On the Bills side, the backfield is led by Devin Singletary in a 1A/1B split with James Cook. In the last few games Singletary has out-snapped Cook, but the gap between them has closed enormously from early in the season. We used to see Singletary in the 70%+ range while Cook was in the high teens or 20s; but lately, it’s been Singletary in the high 40s to 60%, while Cook is in the 36-43% range. Both have shown explosiveness, and while Cook has been more efficient, Singletary is the favorite for more touches; in the four games since the split really started changing, Cook has 34 carries and 12 targets while Singletary has 46 carries and 11 targets. On a slate with a lot of viable stud plays, though, salary is extremely important and that has me slightly favoring Cook for the $1,400 discount in price. Working against the running backs is what we always see in Buffalo: they’re in a timeshare, and their quarterback is a massive touchdown vulture with seven rushing scores on the season (Singletary has five and Cook has two). Fullback Reggie Gilliam can be included in MME player pools as well, with 10 targets (and a touchdown!). On a slate with so many studs, it’s entirely plausible that a punt play who scores 7-8 points with a single touchdown catch could be in the optimal lineup.

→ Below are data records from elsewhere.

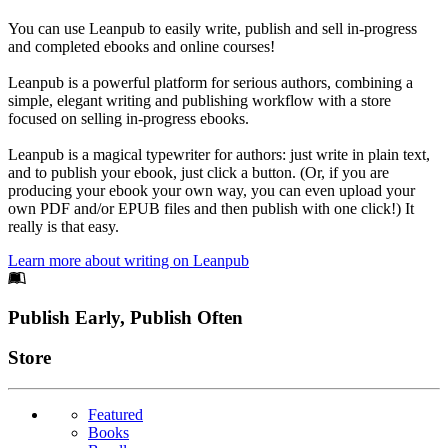
You can use Leanpub to easily write, publish and sell in-progress
and completed ebooks and online courses!
Leanpub is a powerful platform for serious authors, combining a
simple, elegant writing and publishing workflow with a store
focused on selling in-progress ebooks.
Leanpub is a magical typewriter for authors: just write in plain text,
and to publish your ebook, just click a button. (Or, if you are
producing your ebook your own way, you can even upload your
own PDF and/or EPUB files and then publish with one click!) It
really is that easy.
Learn more about writing on Leanpub
Footer
Publish Early, Publish Often
Links
Store
Featured
Books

Ownership updates automatically
In the passing game, the full-time pass catchers (or close to it) are Gabe Davis, Stef Diggs, and Dawson Knox, with Isaiah McKenzie, Khalil Shakir, now Cole Beasley, and Quintin Morris serving in rotational roles. One of the big decisions on this slate is going to be around the elite receivers with Diggs, Ja’Marr Chase, and Tee Higgins priced so close to each other. I’m going to go out on a limb here and say that I prefer Chase first, then Diggs, then Higgins. I’ll dig more into the Bengals on their team section, but while Chase has double-digit points in every game this season, Diggs has two games of 6.7 and 4.6 DK points. Oh, and those are sandwiched around a game with 10.7 DK points, and he’s seen just 16 targets in those three games (well below his average of ~10 targets per game the rest of the season). We’ve seen Buffalo struggle more than we’re used to in the passing game since Josh Allen injured his elbow. These are narrow points of separation as Diggs is still a strong option and the Bills are still an elite offense, but those things are enough to have me slightly favor Chase. Gabe Davis has been very boom/bust this year (with a whole lot more bust), with just four games over 15 DK points and two games over 20. However, he’s on the field more than any other pass catcher in the offense, and he has more per-target upside than just about anyone. If you think the Bengals will push Buffalo (likely), then we are also likely to see some deep shots to Davis. At just $6,400, I think his ceiling is higher than anyone else below Joe Mixon in the pricing tier. Dawson Knox has shown an extreme touchdown dependency for any kind of meaning fantasy output this year (just one game over 10 DK points in which he didn’t score a touchdown), but at least he has three touchdowns and 20 targets in Buffalo’s last three games (that’s after averaging just 3.9 targets/game previously), so it looks like his involvement in the offense is picking up. Everyone else is a dart throw to some degree. McKenzie’s the best one, obviously, both because of his snap share and his performance this year. Shakir is on the field a fair bit but rarely targeted (just one game over two targets and it was when McKenzie and Knox were both out), while Beasley has played 14% and 9% of the snaps in two games since rejoining his former team. Morris has six targets on the season when you take out the game he filled in for Knox. All of Shakir, Beasley, and Morris are extremely thin punts.